Sydney Schiff Dance Project, August 17, 2013, Socrates Sculpture Park. |
Gleich Dancers, Selection from Speak Easy Secrets, Dance at Socrates, August 10, 2013. |
I've been seeing a lot of dance lately, and I've come to the conclusion that dance is magical in a way no other art form (except possibly opera) can duplicate. Real live people (okay, younger and thinner) fly, or are effortlessly lifted in the air as if they weigh nothing; and their movements are more graceful (even when they try to be awkward), and certainly more interesting, than ordinary people's. Sure, flying and all kinds of fantastic things happen in movies, but it's not live. In addition, a lot of dance is joyous and ebullient – something that hardly exists anymore in painting and sculpture, unfortunately.
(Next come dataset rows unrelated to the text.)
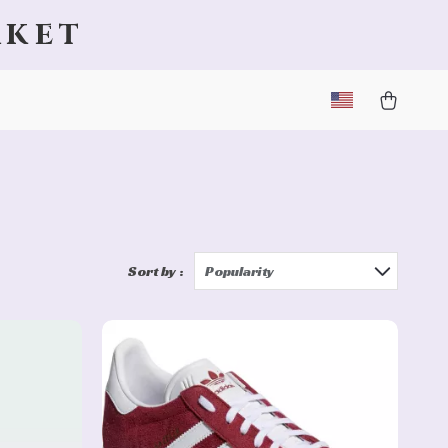
rket
Sort by :
Popularity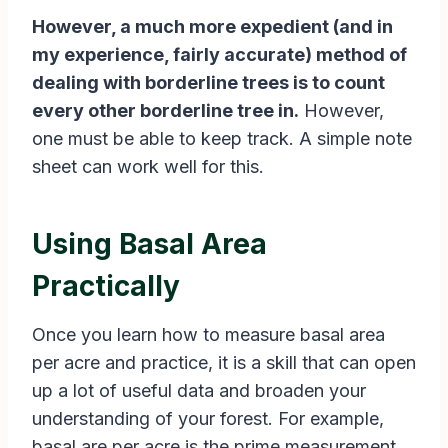
However, a much more expedient (and in
my experience, fairly accurate) method of
dealing with borderline trees is to count
every other borderline tree in.
However,
one must be able to keep track. A simple note
sheet can work well for this.
Using Basal Area
Practically
Once you learn how to measure basal area
per acre and practice, it is a skill that can open
up a lot of useful data and broaden your
understanding of your forest. For example,
basal are per acre is the prime measurement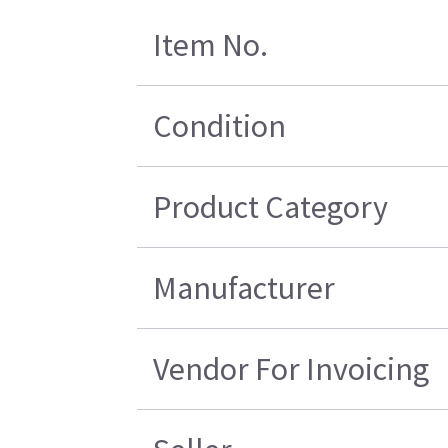
Item No.
Condition
Product Category
Manufacturer
Vendor For Invoicing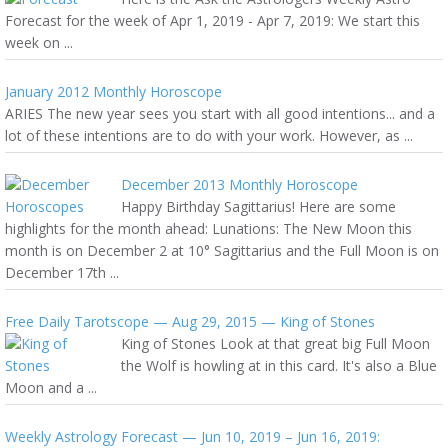
Forecast for the week of Apr 1, 2019 - Apr 7, 2019: We start this
week on ...
January 2012 Monthly Horoscope
ARIES The new year sees you start with all good intentions... and a
lot of these intentions are to do with your work. However, as ...
December 2013 Monthly Horoscope
Happy Birthday Sagittarius! Here are some
highlights for the month ahead: Lunations: The New Moon this
month is on December 2 at 10° Sagittarius and the Full Moon is on
December 17th ...
Free Daily Tarotscope — Aug 29, 2015 — King of Stones
King of Stones Look at that great big Full Moon
the Wolf is howling at in this card. It's also a Blue
Moon and a ...
Weekly Astrology Forecast — Jun 10, 2019 – Jun 16, 2019: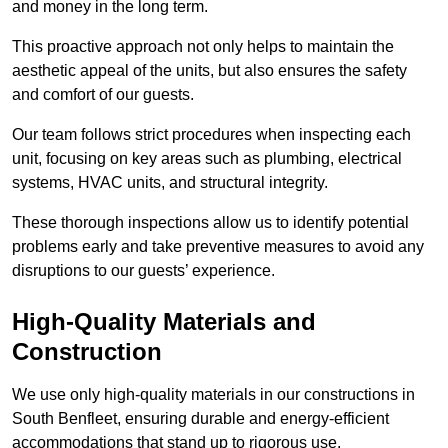
and money in the long term.
This proactive approach not only helps to maintain the
aesthetic appeal of the units, but also ensures the safety
and comfort of our guests.
Our team follows strict procedures when inspecting each
unit, focusing on key areas such as plumbing, electrical
systems, HVAC units, and structural integrity.
These thorough inspections allow us to identify potential
problems early and take preventive measures to avoid any
disruptions to our guests’ experience.
High-Quality Materials and
Construction
We use only high-quality materials in our constructions in
South Benfleet, ensuring durable and energy-efficient
accommodations that stand up to rigorous use.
Then there's Socrates Sculpture Park itself. In the early eighties it was an illegal dump – an abandoned four-acre wasteland. In 1986 the sculptor Mark di Suvero brought together a group of artists and people from the area to clean it up with the idea of making it into an informal community park and a place where sculptors could make and exhibit their art. When I first started going there in the late eighties, it was still pretty raw and didn't look much different from the photo below.
Socrates Sculpture Park before it was developed. (Photo from the Socrates Sculpture Park website.) |
Anthony Heinz May, one of the 2013 Emerging Artist Fellows, working on his sculpture. |
Details:
The address: 32-01 Vernon Boulevard at Broadway, Long Island City (Queens), NY 11106.
Directions: During the week both the Q and N trains will get you there, but on weekends ONLY the
N train goes there. Get off at the Broadway stop in Long Island City, Queens, and either walk eight blocks west on Broadway (toward the East River – 3/4 mile according to Google Maps, about a 15 minute walk) until it dead-ends at Vernon Boulevard, or take the Broadway bus which comes by about every 10 minutes.
Hours: Open every day from 10 am until sunset.
You can also easily go to the Noguchi Museum, only a block away on Vernon Blvd. at 33rd Road, and make a day of it.